It’s a long time since I qualified as an Aeronautical Engineer and worked on Tornadoes, Hawks and Harriers, and I’m still a sucker for plane-spotting – civil or military.
At a time when civil aircraft are all increasingly scale-efficient clones of each other, and air-travel a non-PC chore, driven by eco-econo-geo-political considerations, it’s a wow to see the F22 raptor perform (here at Farnborough). A bit of creative freedom, even if it is equally non-PC to be a fan of a military fighting machine.
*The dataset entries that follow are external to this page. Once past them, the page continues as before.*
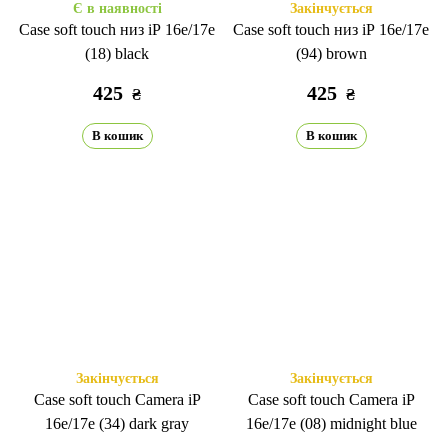
Є в наявності
Закінчується
Case soft touch низ iP 16e/17е
Case soft touch низ iP 16e/17е
(18) black
(94) brown
425
425
₴
₴
В кошик
В кошик
Закінчується
Закінчується
Case soft touch Camera iP
Case soft touch Camera iP
16e/17е (34) dark gray
16e/17е (08) midnight blue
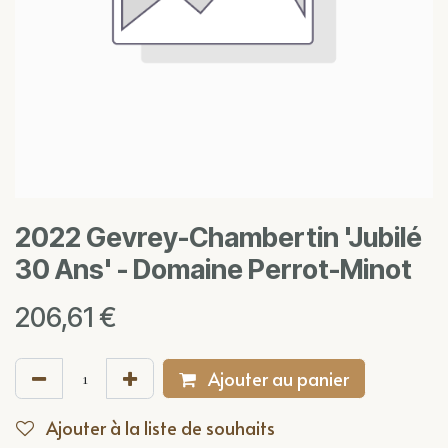
2022 Gevrey-Chambertin 'Jubilé
30 Ans' - Domaine Perrot-Minot
206,61
€
Ajouter au panier
Ajouter à la liste de souhaits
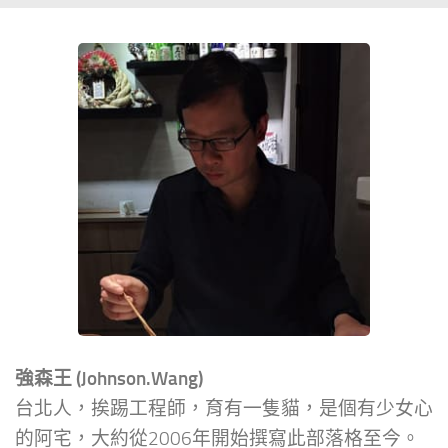
強森王 (Johnson.Wang)
台北人，挨踢工程師，育有一隻貓，是個有少女心
的阿宅，大約從2006年開始撰寫此部落格至今。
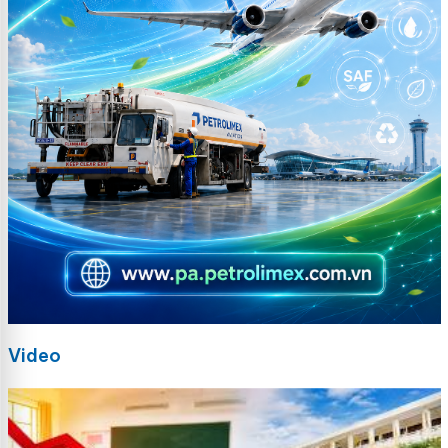
Video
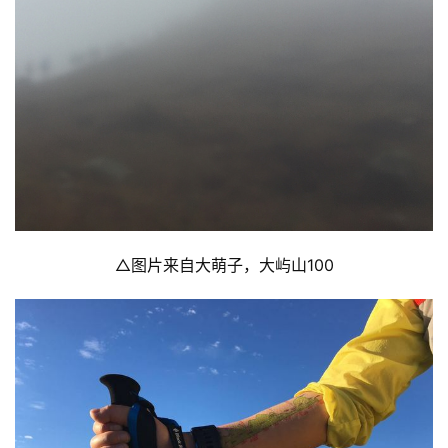
△图片来自大萌子
，大屿山100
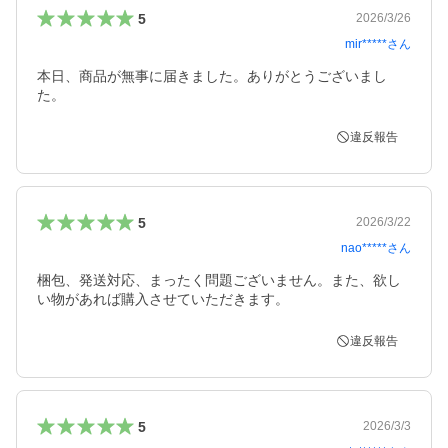
5
2026/3/26
mir*****
さん
本日、商品が無事に届きました。ありがとうございまし
た。
違反報告
5
2026/3/22
nao*****
さん
梱包、発送対応、まったく問題ございません。また、欲し
い物があれば購入させていただきます。
違反報告
5
2026/3/3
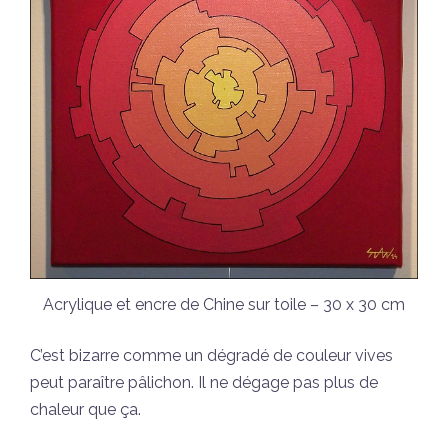
Acrylique et encre de Chine sur toile – 30 x 30 cm
C’est bizarre comme un dégradé de couleur vives
peut paraître pâlichon. Il ne dégage pas plus de
chaleur que ça.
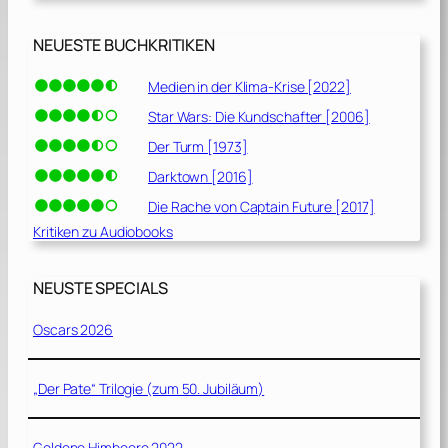
NEUESTE BUCHKRITIKEN
Medien in der Klima-Krise [2022]
Star Wars: Die Kundschafter [2006]
Der Turm [1973]
Darktown [2016]
Die Rache von Captain Future [2017]
Kritiken zu Audiobooks
NEUSTE SPECIALS
Oscars 2026
„Der Pate“ Trilogie (zum 50. Jubiläum)
Goldene Himbeere 2022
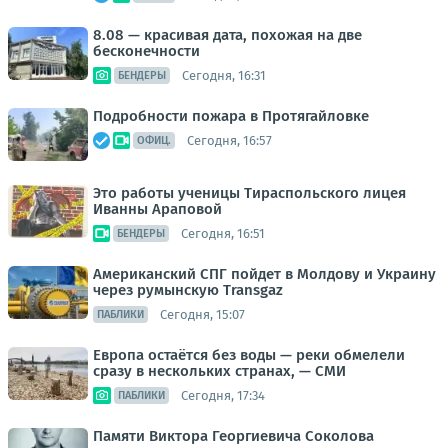
8.08 — красивая дата, похожая на две
бесконечности
Сегодня, 16:31
БЕНДЕРЫ
Подробности пожара в Протягайловке
Сегодня, 16:57
ОФИЦ.
Это работы ученицы Тираспольского лицея
Иванны Араповой
Сегодня, 16:51
БЕНДЕРЫ
Американский СПГ пойдет в Молдову и Украину
через румынскую Transgaz
Сегодня, 15:07
ПАБЛИКИ
Европа остаётся без воды — реки обмелели
сразу в нескольких странах, — СМИ
Сегодня, 17:34
ПАБЛИКИ
Памяти Виктора Георгиевича Соколова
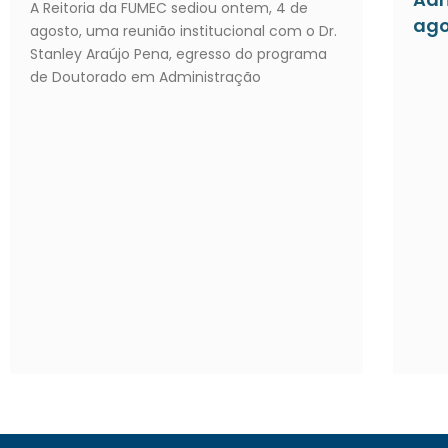
A Reitoria da FUMEC sediou ontem, 4 de
ago
agosto, uma reunião institucional com o Dr.
Stanley Araújo Pena, egresso do programa
de Doutorado em Administração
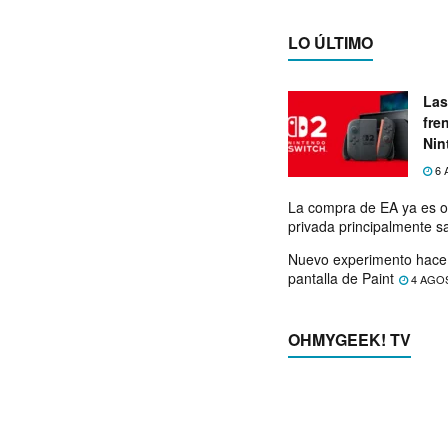
LO ÚLTIMO
Las
fre
Nin
exp
6 
La compra de EA ya es o
privada principalmente s
Nuevo experimento hace 
pantalla de Paint
4 AGO
OHMYGEEK! TV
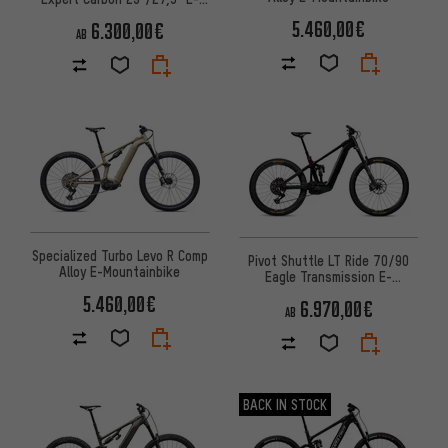
Mountainbike
5.460,00€
6.300,00€
AB
Specialized Turbo Levo R Comp
Pivot Shuttle LT Ride 70/90
Alloy E-Mountainbike
Eagle Transmission E-
Mountainbike
5.460,00€
6.970,00€
AB
BACK IN STOCK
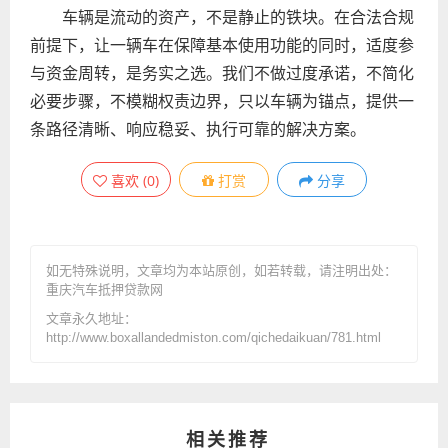
车辆是流动的资产，不是静止的铁块。在合法合规
前提下，让一辆车在保障基本使用功能的同时，适度参
与资金周转，是务实之选。我们不做过度承诺，不简化
必要步骤，不模糊权责边界，只以车辆为锚点，提供一
条路径清晰、响应稳妥、执行可靠的解决方案。
喜欢
(
0
)
打赏
分享
如无特殊说明，文章均为本站原创
，如若转载，请注明出处：
重庆汽车抵押贷款网
文章永久地址：
http://www.boxallandedmiston.com/qichedaikuan/781.html
相关推荐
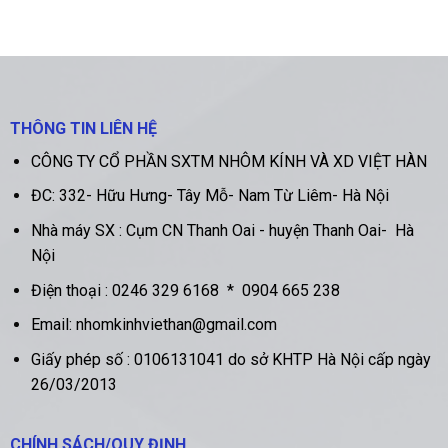
THÔNG TIN LIÊN HỆ
CÔNG TY CỔ PHẦN SXTM NHÔM KÍNH VÀ XD VIỆT HÀN
ĐC:
332- Hữu Hưng- Tây Mỗ- Nam Từ Liêm- Hà Nội
Nhà máy SX :
Cụm CN Thanh Oai - huyện Thanh Oai- Hà
Nội
Điện thoại :
0246 329 6168
*
0904 665 238
Email: nhomkinhviethan@gmail.com
Giấy phép số : 0106131041 do sở KHTP Hà Nội cấp ngày
26/03/2013
CHÍNH SÁCH/QUY ĐỊNH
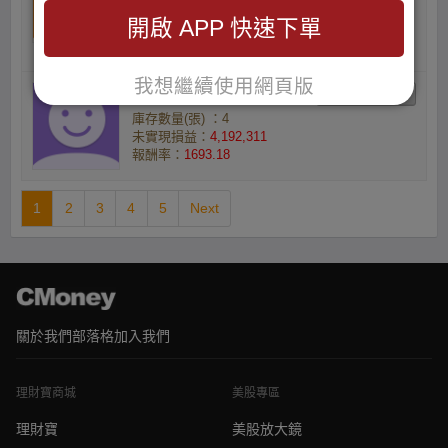
庫存數量(張) ：1
開啟 APP 快速下單
未實現損益：
1,056,990
報酬率：
1994.32
我想繼續使用網頁版
謝偉.的小資族3
庫存數量(張) ：4
未實現損益：
4,192,311
報酬率：
1693.18
1
2
3
4
5
Next
關於我們
部落格
加入我們
理財寶商城
美股專區
理財寶
美股放大鏡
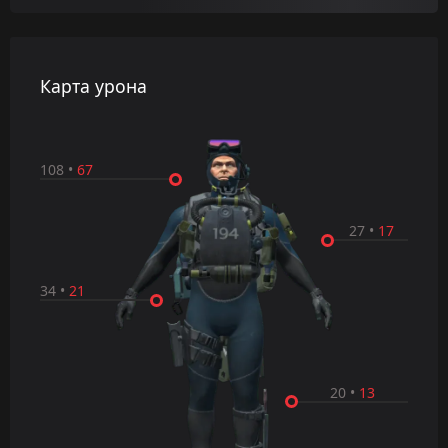
Карта урона
108
•
67
27
•
17
34
•
21
20
•
13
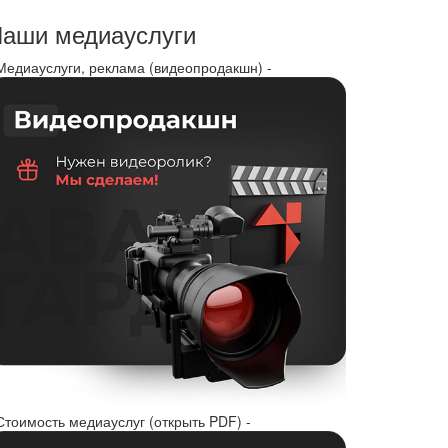
аши медиауслуги
 Медиауслуги, реклама (видеопродакшн) -
Стоимость медиауслуг (открыть PDF) -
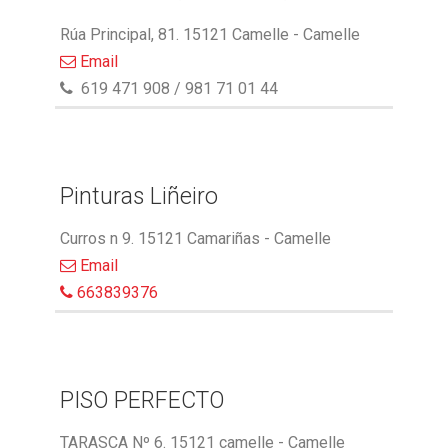
Rúa Principal, 81. 15121 Camelle - Camelle
Email
619 471 908 / 981 71 01 44
Pinturas Liñeiro
Curros n 9. 15121 Camariñas - Camelle
Email
663839376
PISO PERFECTO
TARASCA Nº 6. 15121 camelle - Camelle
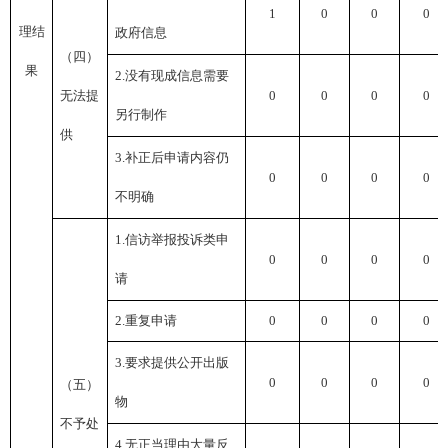
1
0
0
0
理结
政府信息
（四）
果
2.没有现成信息需要
无法提
0
0
0
0
另行制作
供
3.补正后申请内容仍
0
0
0
0
不明确
1.信访举报投诉类申
0
0
0
0
请
2.重复申请
0
0
0
0
3.要求提供公开出版
0
0
0
0
（五）
物
不予处
4.无正当理由大量反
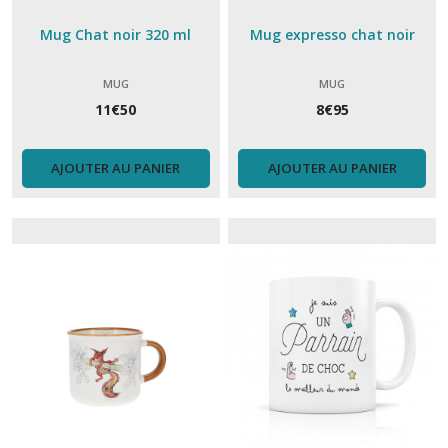
Mug Chat noir 320 ml
Mug expresso chat noir
MUG
MUG
11
€
50
8
€
95
AJOUTER AU PANIER
AJOUTER AU PANIER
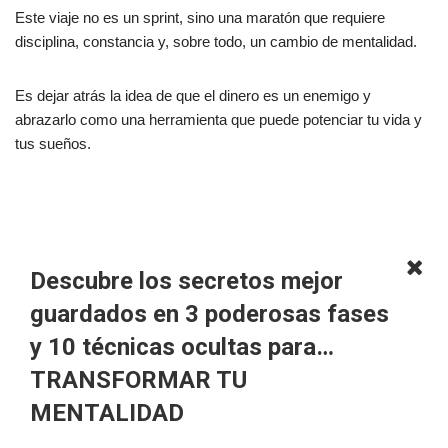
Este viaje no es un sprint, sino una maratón que requiere
disciplina, constancia y, sobre todo, un cambio de mentalidad.
Es dejar atrás la idea de que el dinero es un enemigo y
abrazarlo como una herramienta que puede potenciar tu vida y
tus sueños.
Descubre los secretos mejor
guardados en 3 poderosas fases
y 10 técnicas ocultas para…
TRANSFORMAR TU
MENTALIDAD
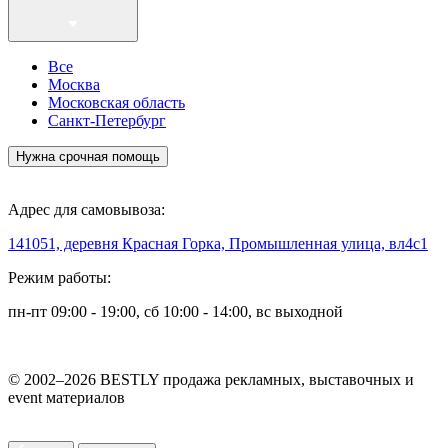
Все
Москва
Московская область
Санкт-Петербург
Нужна срочная помощь
Адрес для самовывоза:
141051, деревня Красная Горка, Промышленная улица, вл4с1
Режим работы:
пн-пт 09:00 - 19:00, сб 10:00 - 14:00, вс выходной
© 2002–2026 BESTLY продажа рекламных, выставочных и
event материалов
Engineering – rooted in ingenuity – is the built world of humanity, and aero-engineering provides many fine examples of that art and craft.
[2021 Note: Even BBC suffering link rot after 13 years. Not sure where that video has gone.]
The display video opens (very briefly) then later an extended sequence (at about 2mins 50) with some amazing slow speed manoevres – you have to keep your eyes on the cloud texture to see which direction the machine is actually moving – tumbling like a snowflake, as the caption says. Clever stuff. I may have to add the F22 to my list of favourite flying machines – F6-Lightning (EE/BAC), F4-Phantom, Mig-23, Harrier, A10-Thunderbolt, F14-Tomcat, and now the F22-Raptor.
[Post Note: Aircraft page started here … never to be completed.]
[Post Note: Interesting also how variations on Navier-Stokes has become a recurring topic.]